• [Exercise objective]
The task calls for every entry to be printed word for word, without the images.

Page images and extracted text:

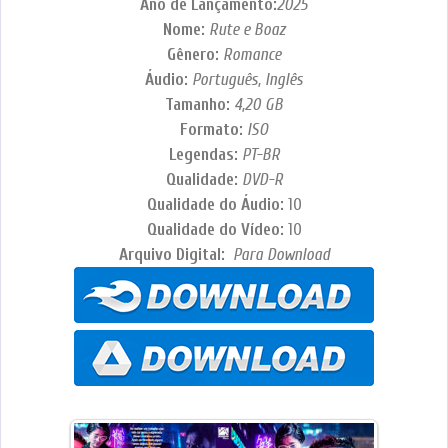
Ano de Lançamento:
2025
Nome:
Rute e Boaz
Gênero:
Romance
Áudio:
Português, Inglês
Tamanho:
4,20
GB
Formato:
ISO
Legendas:
PT-BR
Qualidade:
DVD-R
Qualidade do Áudio:
10
Qualidade do Vídeo:
10
Arquivo Digital:
Para Download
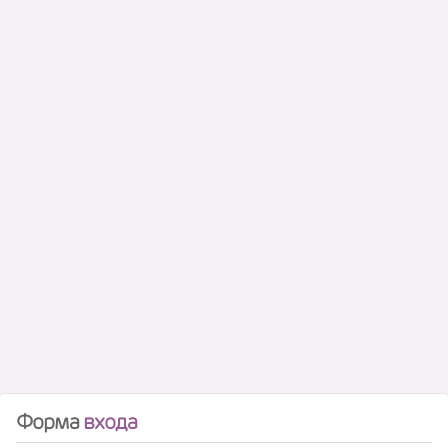
Форма
входа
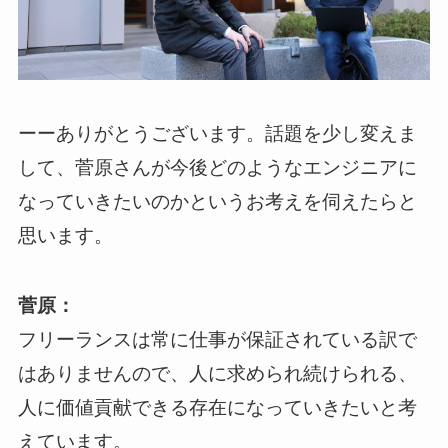
ーーありがとうございます。話題を少し変えま
して、菅原さんが今後どのようなエンジニアに
なっていきたいのかというお考えを伺えたらと
思います。
菅原：
フリーランスは常に仕事が保証されている訳で
はありませんので、人に求められ続けられる、
人に価値貢献できる存在になっていきたいと考
えています。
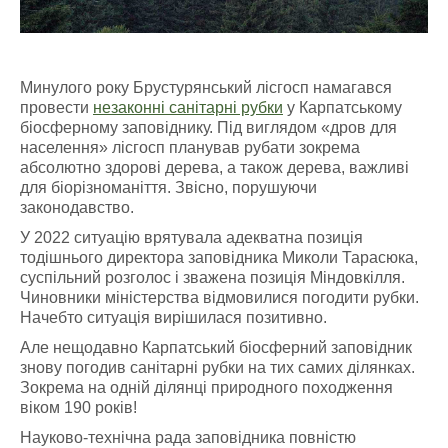
Минулого року Брустурянський лісгосп намагався
провести
незаконні санітарні рубки
у Карпатському
біосферному заповіднику. Під виглядом «дров для
населення» лісгосп планував рубати зокрема
абсолютно здорові дерева, а також дерева, важливі
для біорізноманіття. Звісно, порушуючи
законодавство.
У 2022 ситуацію врятувала адекватна позиція
тодішнього директора заповідника Миколи Тарасюка,
суспільний розголос і зважена позиція Міндовкілля.
Чиновники міністерства відмовилися погодити рубки.
Начебто ситуація вирішилася позитивно.
Але нещодавно Карпатський біосферний заповідник
знову погодив санітарні рубки на тих самих ділянках.
Зокрема на одній ділянці природного походження
віком 190 років!
Науково-технічна рада заповідника повністю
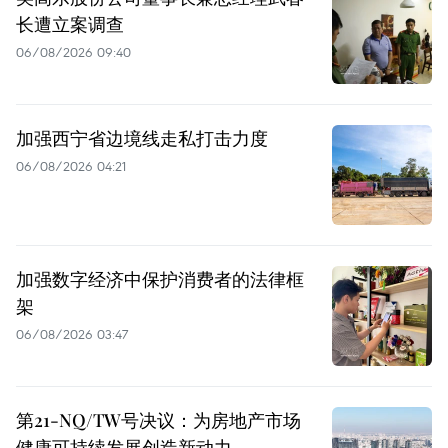
长遭立案调查
06/08/2026 09:40
加强西宁省边境线走私打击力度
06/08/2026 04:21
加强数字经济中保护消费者的法律框
架
06/08/2026 03:47
第21-NQ/TW号决议：为房地产市场
健康可持续发展创造新动力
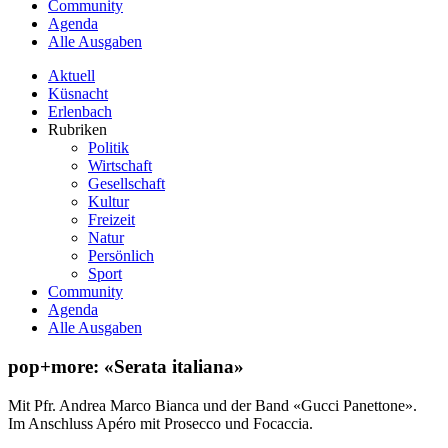
Community
Agenda
Alle Ausgaben
Aktuell
Küsnacht
Erlenbach
Rubriken
Politik
Wirtschaft
Gesellschaft
Kultur
Freizeit
Natur
Persönlich
Sport
Community
Agenda
Alle Ausgaben
pop+more: «Serata italiana»
Mit Pfr. Andrea Marco Bianca und der Band «Gucci Panettone».
Im Anschluss Apéro mit Prosecco und Focaccia.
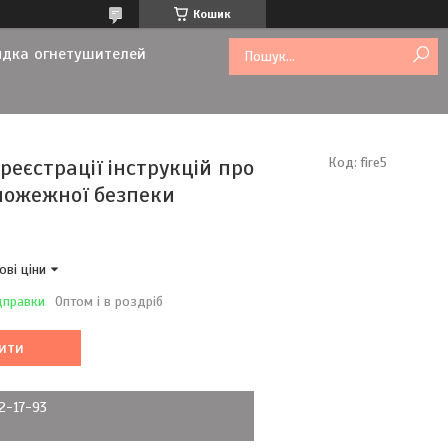
Кошик
ядка огнетушителей
реєстрації інструкцій про
Код:
fire5
пожежної безпеки
ові ціни
дправки
Оптом і в роздріб
ити
72-17-93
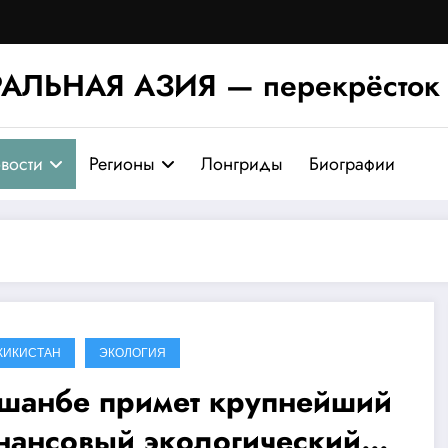
АЛЬНАЯ АЗИЯ — перекрёсток 
вости
Регионы
Лонгриды
Биографии
ЖИКИСТАН
ЭКОЛОГИЯ
шанбе примет крупнейший
нансовый экологический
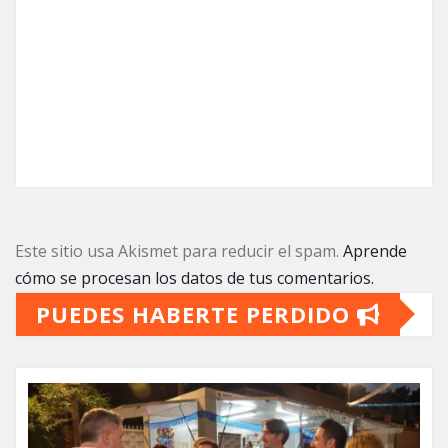
Este sitio usa Akismet para reducir el spam.
Aprende
cómo se procesan los datos de tus comentarios.
PUEDES HABERTE PERDIDO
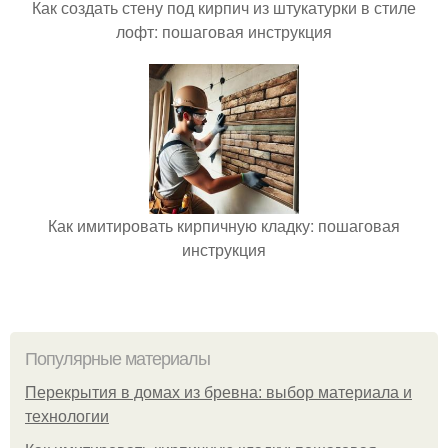
Как создать стену под кирпич из штукатурки в стиле
лофт: пошаговая инструкция
Как имитировать кирпичную кладку: пошаговая
инструкция
Популярные материалы
Перекрытия в домах из бревна: выбор материала и
технологии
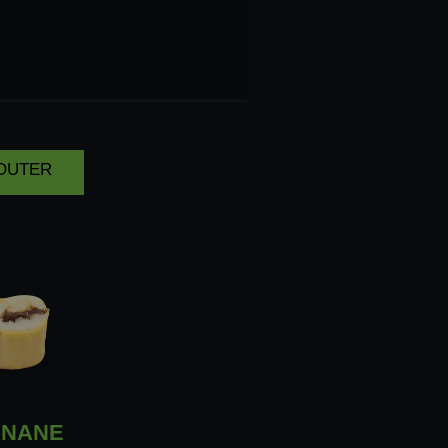
UIT
OLAT
JOUTER
NANE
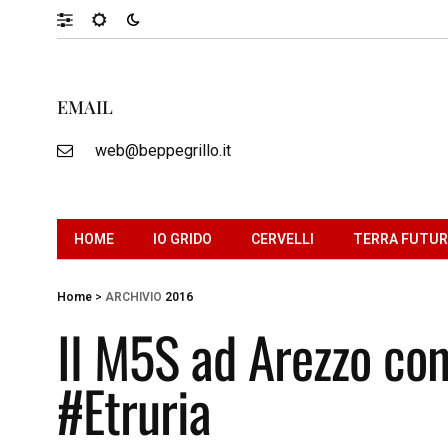
EMAIL
web@beppegrillo.it
HOME
IO GRIDO
CERVELLI
TERRA FUTU
Home
>
ARCHIVIO
2016
Il M5S ad Arezzo con 
#Etruria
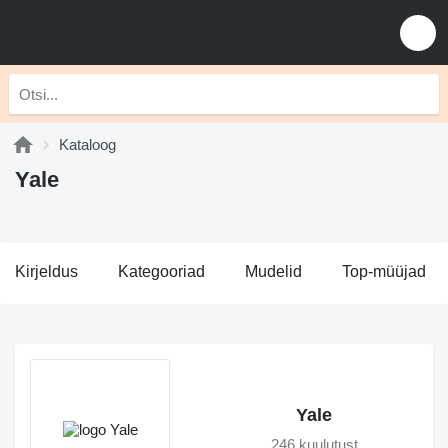
Kataloog
Yale
Kirjeldus
Kategooriad
Mudelid
Top-müüjad
Yale
246 kuulutust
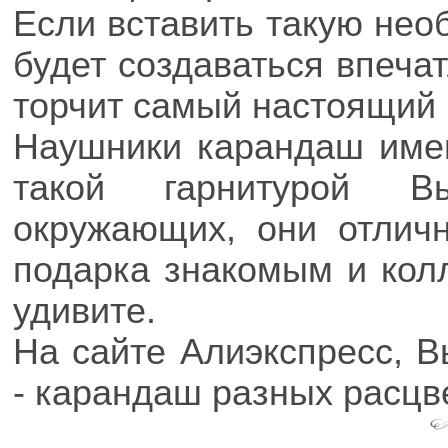
Если вставить такую нео
будет создаваться впечат
торчит самый настоящий
Наушники карандаш име
такой гарнитурой В
окружающих, они отлич
подарка знакомым и кол
удивите.
На сайте Алиэкспресс, 
- карандаш разных расцв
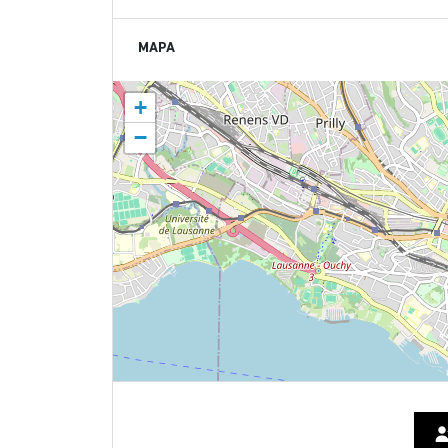
MAPA
+
−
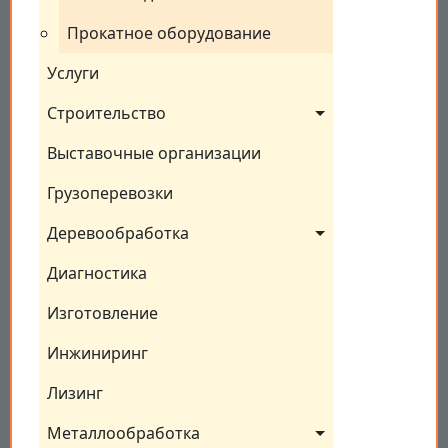
Прокатное оборудование
Услуги
Строительство
Выставочные организации
Грузоперевозки
Деревообработка
Диагностика
Изготовление
Инжиниринг
Лизинг
Металлообработка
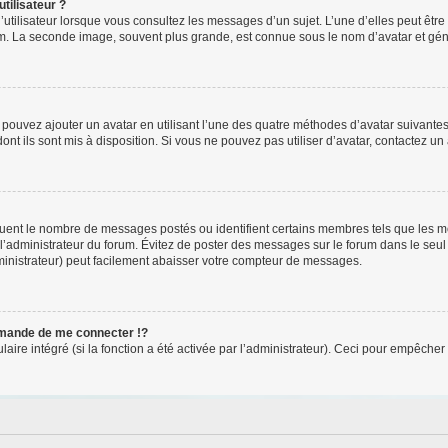
tilisateur ?
utilisateur lorsque vous consultez les messages d’un sujet. L’une d’elles peut êtr
rum. La seconde image, souvent plus grande, est connue sous le nom d’avatar et 
s pouvez ajouter un avatar en utilisant l’une des quatre méthodes d’avatar suivantes 
ont ils sont mis à disposition. Si vous ne pouvez pas utiliser d’avatar, contactez un
iquent le nombre de messages postés ou identifient certains membres tels que les 
ar l’administrateur du forum. Évitez de poster des messages sur le forum dans le seu
ministrateur) peut facilement abaisser votre compteur de messages.
mande de me connecter !?
re intégré (si la fonction a été activée par l’administrateur). Ceci pour empêcher l’u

• [Task result]
Ano de Lançamento:
2025
Nome:
Rute e Boaz
Gênero:
Romance
Áudio:
Português, Inglês
Tamanho:
4,20
GB
Formato:
ISO
Legendas:
PT-BR
Qualidade:
DVD-R
Qualidade do Áudio:
10
Qualidade do Vídeo:
10
Arquivo Digital:
Para Download
Форма
входа
ーーありがとうございます。話題を少し変えま
して、菅原さんが今後どのようなエンジニアに
なっていきたいのかというお考えを伺えたらと
思います。
菅原：
フリーランスは常に仕事が保証されている訳で
はありませんので、人に求められ続けられる、
人に価値貢献できる存在になっていきたいと考
えています。
Минулого року Брустурянський лісгосп намагався
провести
незаконні санітарні рубки
у Карпатському
біосферному заповіднику. Під виглядом «дров для
населення» лісгосп планував рубати зокрема
абсолютно здорові дерева, а також дерева, важливі
для біорізноманіття. Звісно, порушуючи
законодавство.
У 2022 ситуацію врятувала адекватна позиція
тодішнього директора заповідника Миколи Тарасюка,
суспільний розголос і зважена позиція Міндовкілля.
Чиновники міністерства відмовилися погодити рубки.
Начебто ситуація вирішилася позитивно.
Але нещодавно Карпатський біосферний заповідник
знову погодив санітарні рубки на тих самих ділянках.
Зокрема на одній ділянці природного походження
віком 190 років!
Науково-технічна рада заповідника повністю
长遭立案调查
06/08/2026 09:40
加强西宁省边境线走私打击力度
06/08/2026 04:21
加强数字经济中保护消费者的法律框
架
06/08/2026 03:47
第21-NQ/TW号决议：为房地产市场
健康可持续发展创造新动力
Community
Agenda
Alle Ausgaben
Aktuell
Küsnacht
Erlenbach
Rubriken
Politik
Wirtschaft
Gesellschaft
Kultur
Freizeit
Natur
Persönlich
Sport
Community
Agenda
Alle Ausgaben
pop+more: «Serata italiana»
Mit Pfr. Andrea Marco Bianca und der Band «Gucci Panettone».
Im Anschluss Apéro mit Prosecco und Focaccia.
Кошик
ядка огнетушителей
реєстрації інструкцій про
Код:
fire5
пожежної безпеки
ові ціни
дправки
Оптом і в роздріб
ити
72-17-93
АЛЬНАЯ АЗИЯ — перекрёсток 
вости
Регионы
Лонгриды
Биографии
ЖИКИСТАН
ЭКОЛОГИЯ
шанбе примет крупнейший
нансовый экологический
Este sitio usa Akismet para reducir el spam.
Aprende
cómo se procesan los datos de tus comentarios.
PUEDES HABERTE PERDIDO
Как создать стену под кирпич из штукатурки в стиле
лофт: пошаговая инструкция
Как имитировать кирпичную кладку: пошаговая
инструкция
Популярные материалы
Перекрытия в домах из бревна: выбор материала и
технологии
UIT
OLAT
JOUTER
NANE
EMAIL
web@beppegrillo.it
HOME
IO GRIDO
CERVELLI
TERRA FUTU
Home
>
ARCHIVIO
2016
Il M5S ad Arezzo con 
#Etruria
Kataloog
Yale
Kirjeldus
Kategooriad
Mudelid
Top-müüjad
Yale
246 kuulutust
Если вставить такую нео
будет создаваться впечат
торчит самый настоящий
Наушники карандаш име
такой гарнитурой В
окружающих, они отлич
подарка знакомым и кол
удивите.
На сайте Алиэкспресс, 
- карандаш разных расцв
MAPA
+
−
Прокатное оборудование
Услуги
Строительство
Выставочные организации
Грузоперевозки
Деревообработка
Диагностика
Изготовление
Инжиниринг
Лизинг
Металлообработка
tilisateur ?
utilisateur lorsque vous consultez les messages d’un sujet. L’une d’elles peut êtr
rum. La seconde image, souvent plus grande, est connue sous le nom d’avatar et 
s pouvez ajouter un avatar en utilisant l’une des quatre méthodes d’avatar suivantes 
ont ils sont mis à disposition. Si vous ne pouvez pas utiliser d’avatar, contactez un
iquent le nombre de messages postés ou identifient certains membres tels que les 
ar l’administrateur du forum. Évitez de poster des messages sur le forum dans le seu
ministrateur) peut facilement abaisser votre compteur de messages.
mande de me connecter !?
re intégré (si la fonction a été activée par l’administrateur). Ceci pour empêcher l’u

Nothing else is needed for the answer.